My intention with the Carlos Fuentes bonus was that the first part (Fuentes) would be the hard part, the middle part (Artemio Cruz) would be the medium part, and the last part would be the easy part (Bierce). My impression was that the titles I gave as clues towards Fuentes (Hydra Head, Where the Air Is Clear, Terra Nostra) are hard but not impossible and that Artemio Cruz is a fairly well-known title that seems to come up a lot in quizbowl. Perhaps the first part is easier than I thought and the second part is harder, or perhaps the whole bonus is pretty easy. Actually, looking back on this bonus I would have thought it's a rather hard bonus, and not a good idea for a tournament that was supposed to be aimed at newer players--I imagine most new players would not be able to answer either Fuentes or Artemio Cruz.

My intention with the Eliot bonus was, again, that the first part (Sweeney Among the Nightingales) would be the hard part, the second part (Webster) would be the medium part, and the last part (Prufrock) would be the easy part.
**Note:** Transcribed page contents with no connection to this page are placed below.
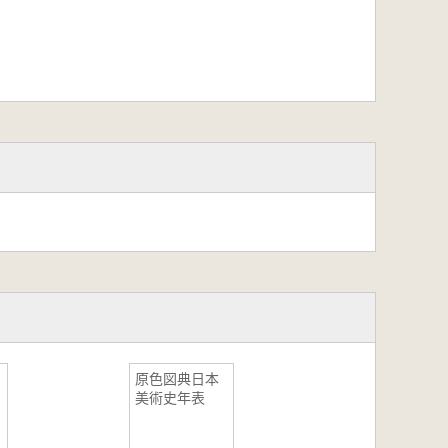
原色図典日本
美術史年表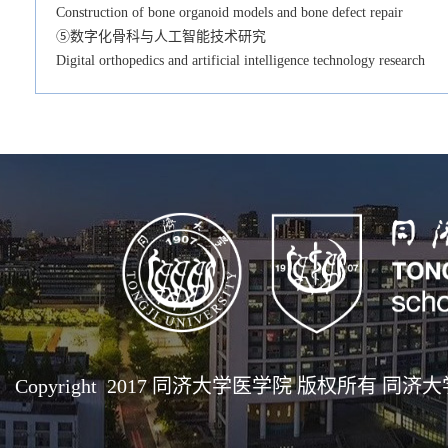
Construction of bone organoid models and bone defect repair
⑤数字化骨科与人工智能技术研究
Digital orthopedics and artificial intelligence technology research
Copyright 2017 同济大学医学院 版权所有 同济大学医学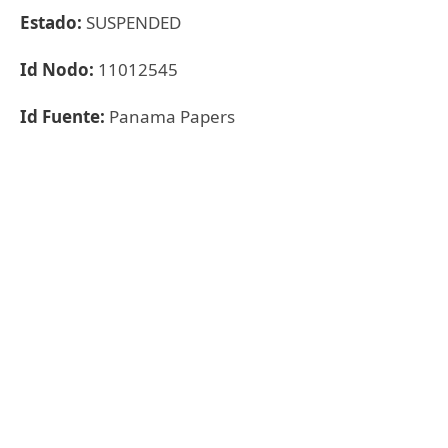
Estado:
SUSPENDED
Id Nodo:
11012545
Id Fuente:
Panama Papers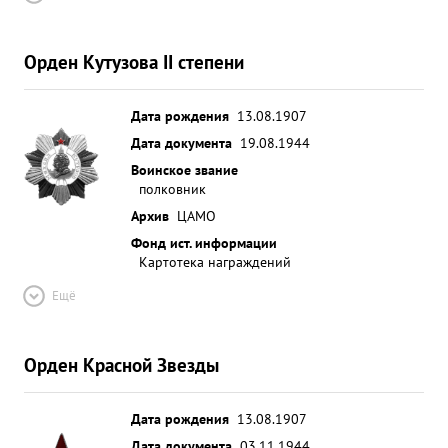
,на сопровождение 1485, ,на штурмовку и
свободную охоту 193. Проведено 432 воздушных
Орден Кутузова II степени
боя, в которых сбито 264 самолета противника
при своих потерях 88 самолетов. Кроме того
летчики уничтожили на земле: автомашин 97
Дата рождения
13.08.1907
лошадей 45, повозок 20 паровозов 3,и до 300
Дата документа
19.08.1944
солдат и офицеров противника За успешное
Воинское звание
выполнение боевых заданий по освобождению
полковник
Крыма приказом Верховного г
Архив
ЦАМО
Главнокомандующего личному составу частей
Фонд ист. информации
дивизии об явлена БЛАГОДАРНОСТЬ. ...»
Картотека награждений
Ещё
Орден Красной Звезды
Дата рождения
13.08.1907
Дата документа
03.11.1944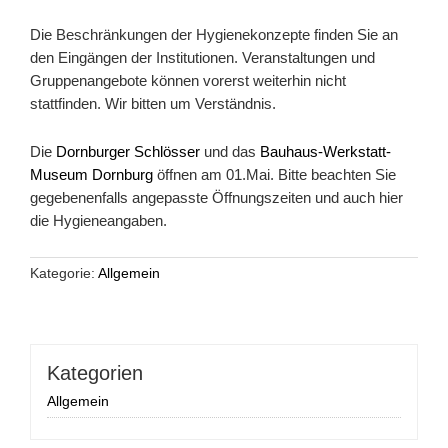
Die Beschränkungen der Hygienekonzepte finden Sie an
den Eingängen der Institutionen. Veranstaltungen und
Gruppenangebote können vorerst weiterhin nicht
stattfinden. Wir bitten um Verständnis.
Die
Dornburger Schlösser
und das
Bauhaus-Werkstatt-
Museum Dornburg
öffnen am 01.Mai. Bitte beachten Sie
gegebenenfalls angepasste Öffnungszeiten und auch hier
die Hygieneangaben.
Kategorie:
Allgemein
Kategorien
Allgemein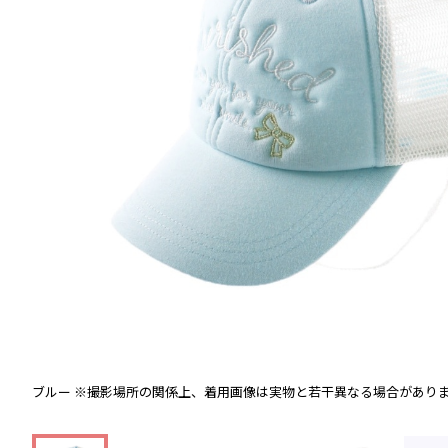
ブルー
※撮影場所の関係上、着用画像は実物と若干異なる場合があり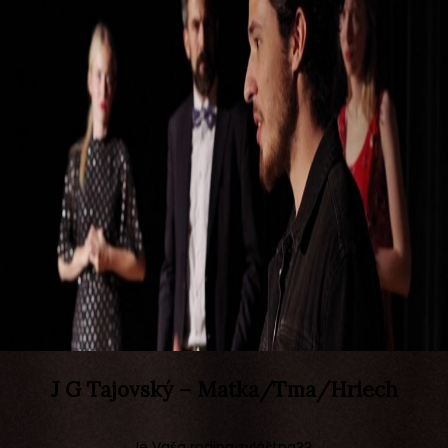
J G Tajovský – Matka/Tma/Hriech
Je Vaša rodina zvláštna??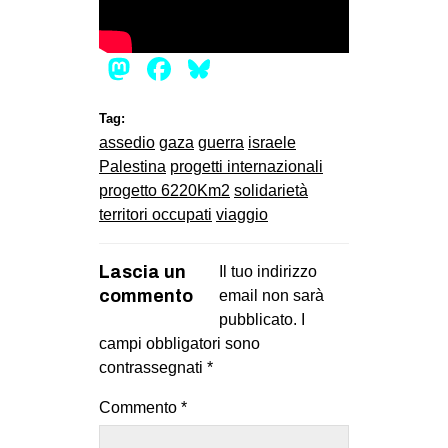
Mastodon
Facebook
Bluesky
Tag:
assedio
gaza
guerra
israele
Palestina
progetti internazionali
progetto 6220Km2
solidarietà
territori occupati
viaggio
Lascia un
Il tuo indirizzo
commento
email non sarà
pubblicato.
I
campi obbligatori sono
contrassegnati
*
Commento
*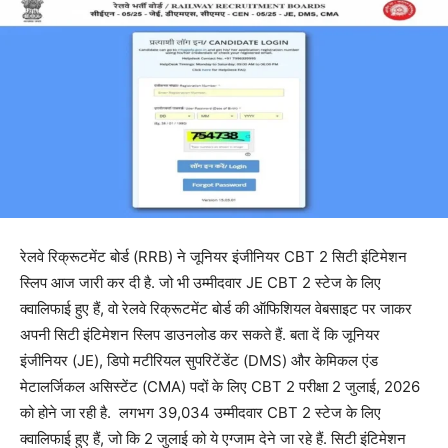
रेलवे रिक्रूटमेंट बोर्ड (RRB) ने जूनियर इंजीनियर CBT 2 सिटी इंटिमेशन
स्लिप आज जारी कर दी है. जो भी उम्मीदवार JE CBT 2 स्टेज के लिए
क्वालिफाई हुए हैं, वो रेलवे रिक्रूटमेंट बोर्ड की ऑफिशियल वेबसाइट पर जाकर
अपनी सिटी इंटिमेशन स्लिप डाउनलोड कर सकते हैं. बता दें कि जूनियर
इंजीनियर (JE), डिपो मटीरियल सुपरिटेंडेंट (DMS) और केमिकल एंड
मेटालर्जिकल असिस्टेंट (CMA) पदों के लिए CBT 2 परीक्षा 2 जुलाई, 2026
को होने जा रही है. लगभग 39,034 उम्मीदवार CBT 2 स्टेज के लिए
क्वालिफाई हुए हैं, जो कि 2 जुलाई को ये एग्जाम देने जा रहे हैं. सिटी इंटिमेशन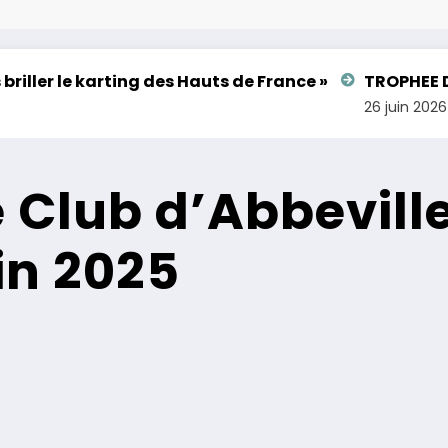
ng des Hauts de France »
TROPHEE DU HAINAUT ROU
26 juin 2026
 Club d’Abbevill
in 2025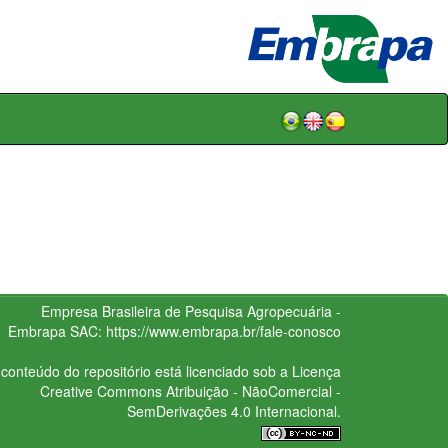
Empresa Brasileira de Pesquisa Agropecuária -
Embrapa
SAC:
https://www.embrapa.br/fale-conosco
conteúdo do repositório está licenciado sob a Licença
Creative Commons
Atribuição - NãoComercial -
SemDerivações 4.0 Internacional.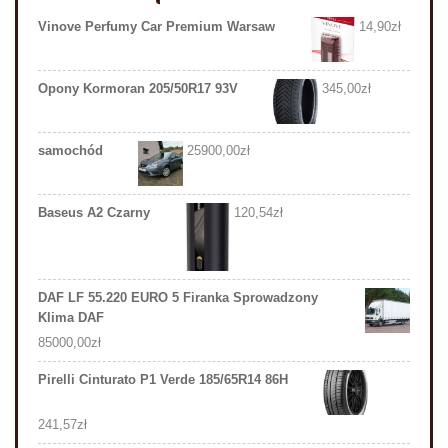
Vinove Perfumy Car Premium Warsaw
14,90
zł
Opony Kormoran 205/50R17 93V
345,00
zł
samochód
25900,00
zł
Baseus A2 Czarny
120,54
zł
DAF LF 55.220 EURO 5 Firanka Sprowadzony
Klima DAF
85000,00
zł
Pirelli Cinturato P1 Verde 185/65R14 86H
241,57
zł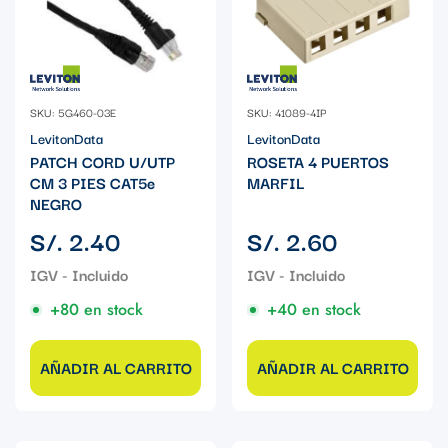
SKU: 5G460-03E
SKU: 41089-4IP
LevitonData
LevitonData
PATCH CORD U/UTP
ROSETA 4 PUERTOS
CM 3 PIES CAT5e
MARFIL
NEGRO
Precio
Precio
S/. 2.40
S/. 2.60
regular
regular
+80 en stock
+40 en stock
AÑADIR AL CARRITO
AÑADIR AL CARRITO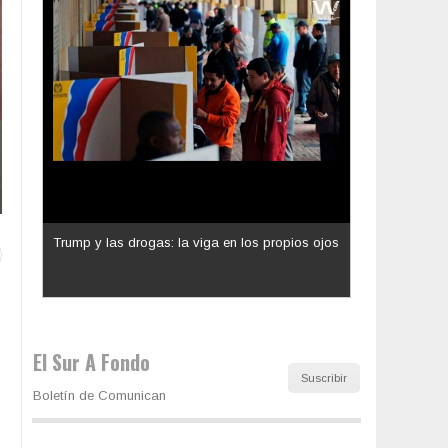
Los latinos le van dando la espalda a Trump
El Sur A Fondo
Suscribir
Boletín de Comunican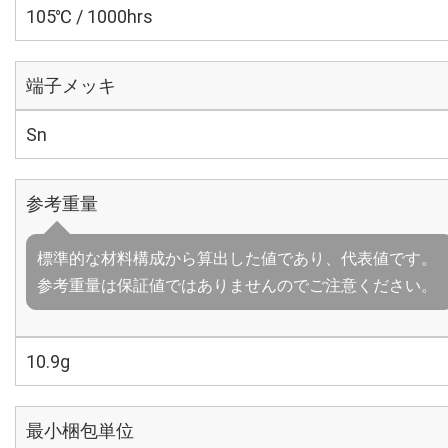
105℃ / 1000hrs
端子メッキ
Sn
参考重量
標準的な材料構成から算出した値であり、代表値です。
参考重量は保証値ではありませんのでご注意ください。
10.9g
最小梱包単位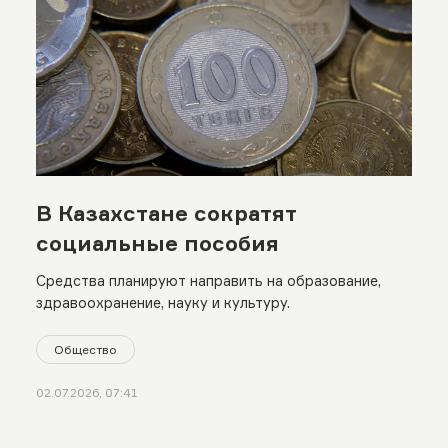
В Казахстане сократят
социальные пособия
Средства планируют направить на образование,
здравоохранение, науку и культуру.
Общество
02.07.2026, 07:41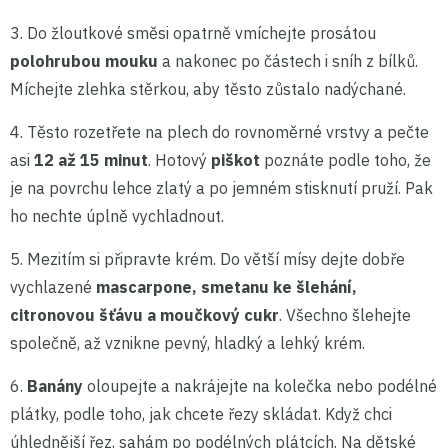
3. Do žloutkové směsi opatrně vmíchejte prosátou
polohrubou mouku
a nakonec po částech i sníh z bílků.
Míchejte zlehka stěrkou, aby těsto zůstalo nadýchané.
4. Těsto rozetřete na plech do rovnoměrné vrstvy a pečte
asi
12 až 15 minut
. Hotový
piškot
poznáte podle toho, že
je na povrchu lehce zlatý a po jemném stisknutí pruží. Pak
ho nechte úplně vychladnout.
5. Mezitím si připravte krém. Do větší mísy dejte dobře
vychlazené
mascarpone, smetanu ke šlehání,
citronovou šťávu a
moučkový cukr
. Všechno šlehejte
společně, až vznikne pevný, hladký a lehký krém.
6.
Banány
oloupejte a nakrájejte na kolečka nebo podélné
plátky, podle toho, jak chcete řezy skládat. Když chci
úhlednější řez, sahám po podélných plátcích. Na dětské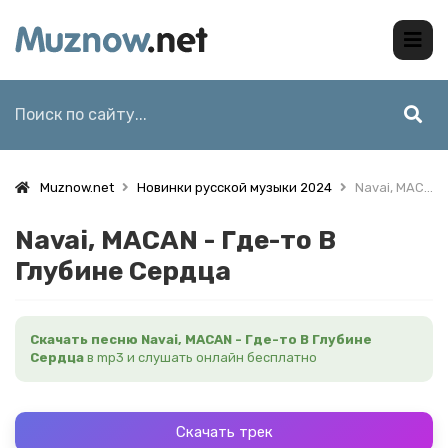
Muznow.net
Новинки русской музыки 2024
Navai, MACAN - Где-то В Глубине Сердца
Navai, MACAN - Где-то В
Глубине Сердца
Скачать песню Navai, MACAN - Где-то В Глубине
Сердца
в mp3 и слушать онлайн бесплатно
Скачать трек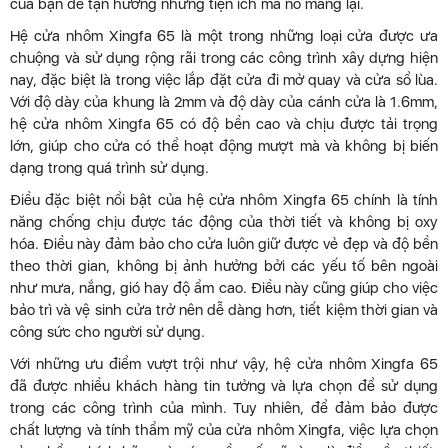
của bạn để tận hưởng những tiện ích mà nó mang lại.
Hệ cửa nhôm Xingfa 65 là một trong những loại cửa được ưa
chuộng và sử dụng rộng rãi trong các công trình xây dựng hiện
nay, đặc biệt là trong việc lắp đặt cửa đi mở quay và cửa sổ lùa.
Với độ dày của khung là 2mm và độ dày của cánh cửa là 1.6mm,
hệ cửa nhôm Xingfa 65 có độ bền cao và chịu được tải trọng
lớn, giúp cho cửa có thể hoạt động mượt mà và không bị biến
dạng trong quá trình sử dụng.
Điều đặc biệt nổi bật của hệ cửa nhôm Xingfa 65 chính là tính
năng chống chịu được tác động của thời tiết và không bị oxy
hóa. Điều này đảm bảo cho cửa luôn giữ được vẻ đẹp và độ bền
theo thời gian, không bị ảnh hưởng bởi các yếu tố bên ngoài
như mưa, nắng, gió hay độ ẩm cao. Điều này cũng giúp cho việc
bảo trì và vệ sinh cửa trở nên dễ dàng hơn, tiết kiệm thời gian và
công sức cho người sử dụng.
Với những ưu điểm vượt trội như vậy, hệ cửa nhôm Xingfa 65
đã được nhiều khách hàng tin tưởng và lựa chọn để sử dụng
trong các công trình của mình. Tuy nhiên, để đảm bảo được
chất lượng và tính thẩm mỹ của cửa nhôm Xingfa, việc lựa chọn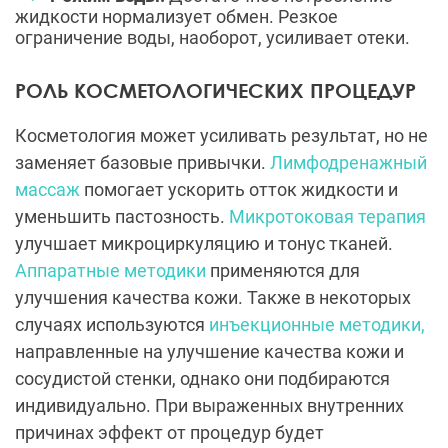
жидкости нормализует обмен. Резкое
ограничение воды, наоборот, усиливает отеки.
РОЛЬ КОСМЕТОЛОГИЧЕСКИХ ПРОЦЕДУР
Косметология может усиливать результат, но не
заменяет базовые привычки.
Лимфодренажный
массаж
помогает ускорить отток жидкости и
уменьшить пастозность.
Микротоковая терапия
улучшает микроциркуляцию и тонус тканей.
Аппаратные методики
применяются для
улучшения качества кожи. Также в некоторых
случаях используются
инъекционные методики,
направленные на улучшение качества кожи и
сосудистой стенки, однако они подбираются
индивидуально. При выраженных внутренних
причинах эффект от процедур будет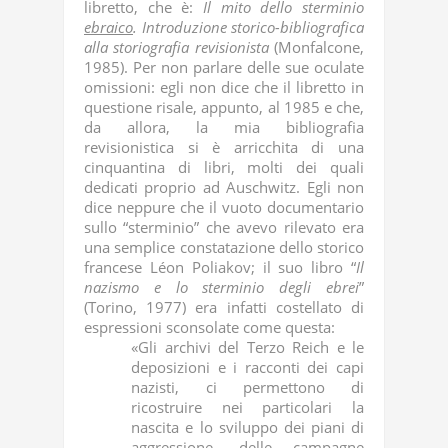
libretto, che è:
Il mito dello sterminio
ebraico
. Introduzione storico-bibliografica
alla storiografia revisionista
(Monfalcone,
1985). Per non parlare delle sue oculate
omissioni: egli non dice che il libretto in
questione risale, appunto, al 1985 e che,
da allora, la mia bibliografia
revisionistica si è arricchita di una
cinquantina di libri, molti dei quali
dedicati proprio ad Auschwitz. Egli non
dice neppure che il vuoto documentario
sullo “sterminio” che avevo rilevato era
una semplice constatazione dello storico
francese Léon Poliakov; il suo libro “
Il
nazismo e lo sterminio degli ebrei
”
(Torino, 1977) era infatti costellato di
espressioni sconsolate come questa:
«Gli archivi del Terzo Reich e le
deposizioni e i racconti dei capi
nazisti, ci permettono di
ricostruire nei particolari la
nascita e lo sviluppo dei piani di
aggressione, delle campagne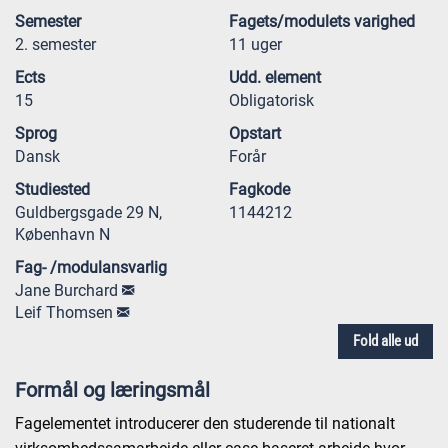
Semester
Fagets/modulets varighed
2. semester
11 uger
Ects
Udd. element
15
Obligatorisk
Sprog
Opstart
Dansk
Forår
Studiested
Fagkode
Guldbergsgade 29 N,
1144212
København N
Fag- /modulansvarlig
Jane Burchard
Leif Thomsen
Fold alle ud
Formål og læringsmål
Fagelementet introducerer den studerende til nationalt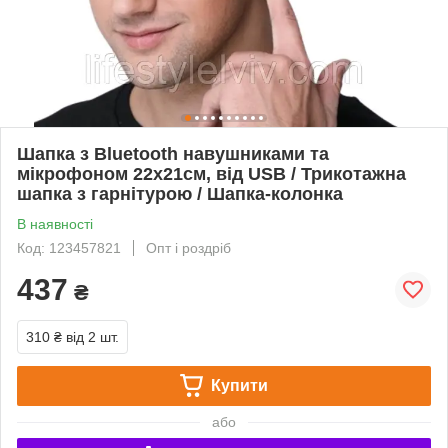
Шапка з Bluetooth навушниками та
мікрофоном 22х21см, від USB / Трикотажна
шапка з гарнітурою / Шапка-колонка
В наявності
Код: 123457821
Опт і роздріб
437
₴
310 ₴
від 2 шт.
Купити
або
As I wrote the bonus it didn't occur to me that I should put in a bit more in the Webster clue; if I had it to do over again, I'd probably put in some names of characters in some of his plays, or something like that. I agree that getting Webster just off the quote is hard, and I think that Sweeney Among the Nightingales is rather hard (but hopefully not impossible) for a tournament that was supposed to be ACF Fall level.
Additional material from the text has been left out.